State Bank of India (SBI), the country’s largest lender, on Saturday reported an unexpectedly steep 35% drop in net profit for the October-December quarter, weighed down by higher pension costs and wage revisions.
Net profit fell to 91.64 billion rupees ($1.1 billion) in its fiscal third quarter from 142.05 billion rupees in the same period a year earlier, SBI reported in a stock exchange filing.
Analysts had estimated a profit of 129.87 billion rupees for the quarter, according to LSEG data.
Profit was hit by a 71-billion-rupee provision for wage revisions and pension costs, the bank said.
SBI’s net interest income - the difference between interest earned and interest paid - rose 4.6 per cent to Rs398.16 billion. Net interest margins dipped by 35 basis points on-year and nine bps quarter-on-quarter to 3.34 per cent due to deposit repricing.

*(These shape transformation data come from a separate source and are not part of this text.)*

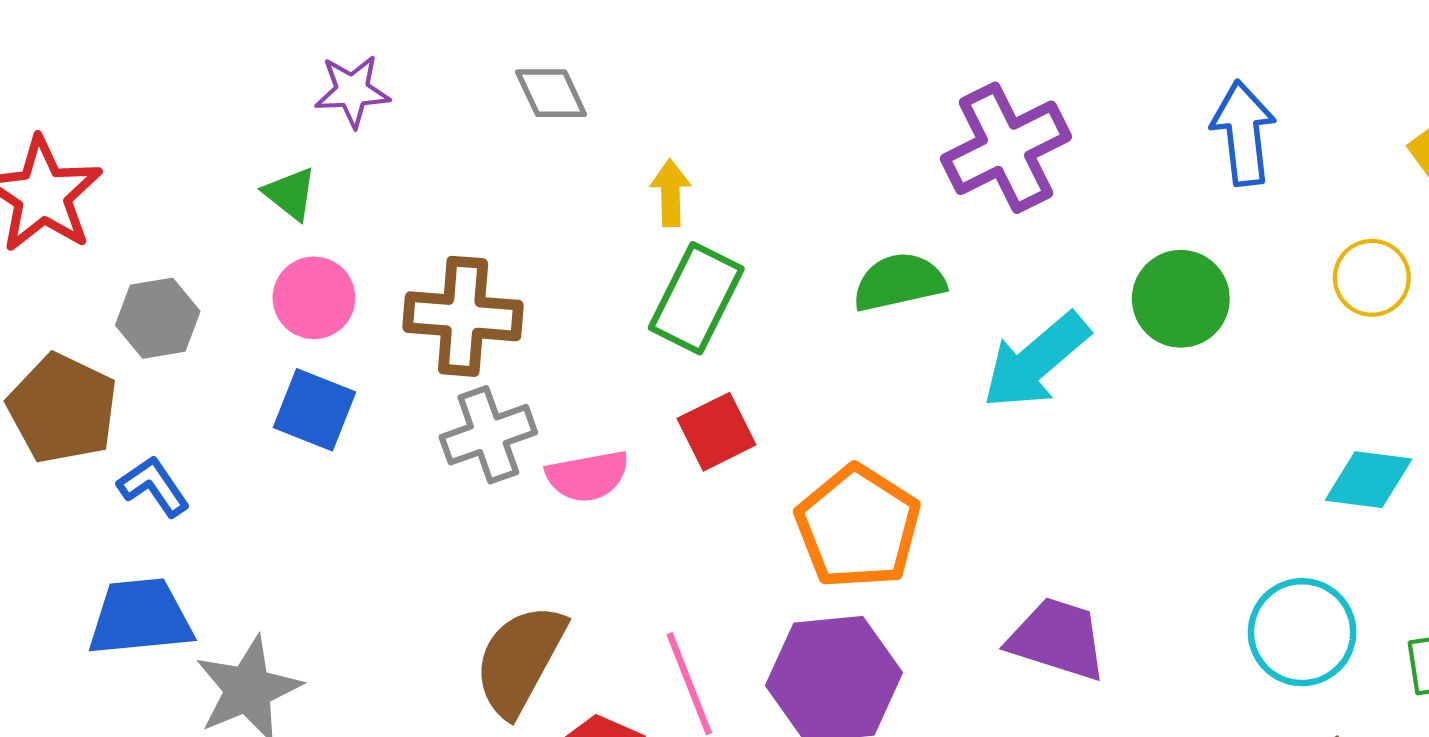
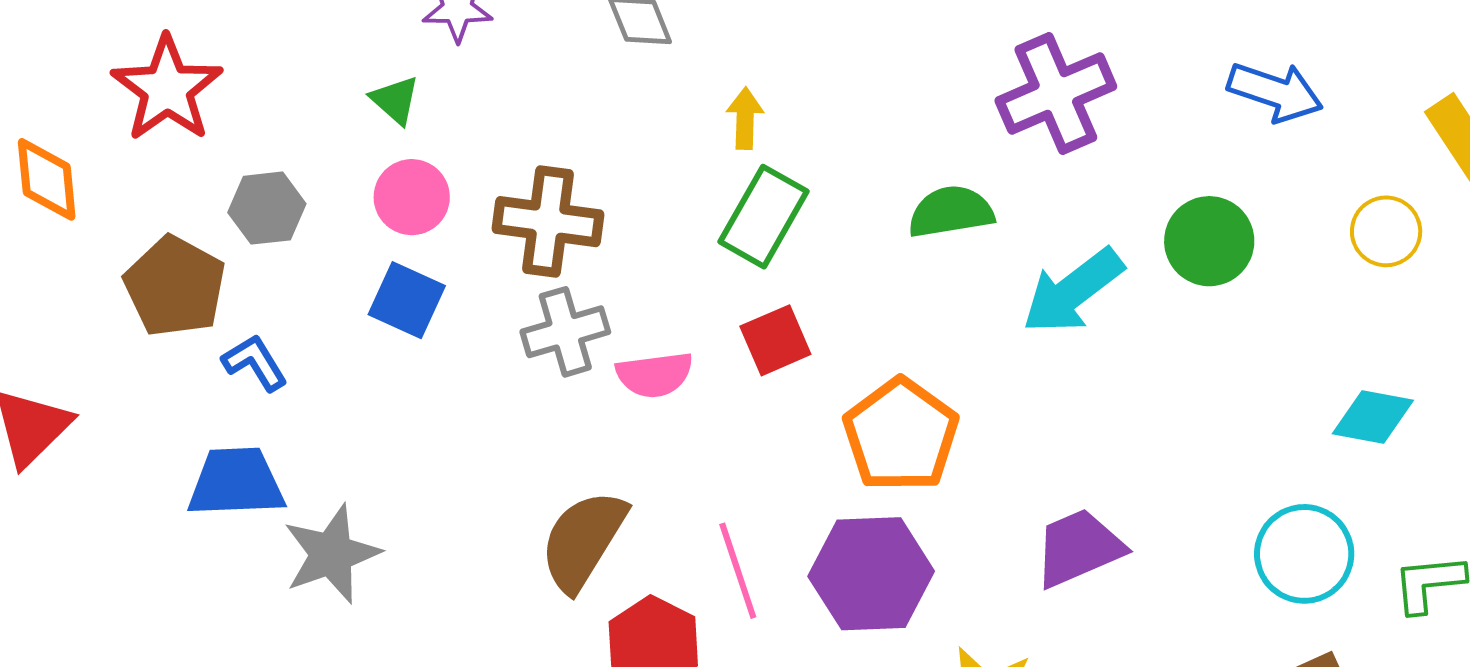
blue arrow: (1243, 133) -> (1275, 92), turned 112
purple trapezoid: (1057, 639) -> (1079, 548), turned -44

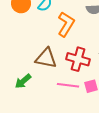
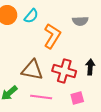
pink line: (68, 85) -> (41, 97), moved

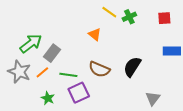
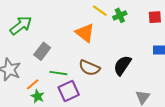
orange triangle: (95, 34) -> (85, 33), size x1.5
green arrow: (31, 43) -> (21, 25), moved
orange line: (42, 72) -> (33, 84), moved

Most Indian banks have reported a drop in net interest margins for the fiscal third quarter as deposits were repriced higher amid tight banking system liquidity conditions.
SBI has seen the peak of deposit rates and deposit repricing is mostly done, Chairman Dinesh Kumar Khara told reporters at a post-earnings press briefing in Mumbai. He pegged credit growth between 14-16 per cent for this financial year..
SBI’s loans grew 14.38 per cent on year, while deposits rose by 13.02 per cent.
Gross non-performing asset (NPA) ratio was at 2.42 per cent at December-end, which Khara said was the lowest in 10 years, from 2.55% at the end of the prior three months.
SBI is open to raise equity capital going forward, if the need arises, Khara said. The lender is also open to acquire merchant accounts of Paytm after the RBI halted fresh business in Paytm Payments Bank, SBI said.
“Paytm’s settlement account is there with us,” Khara said. “So long as we don’t get any instruction from RBI on that account, we are open.”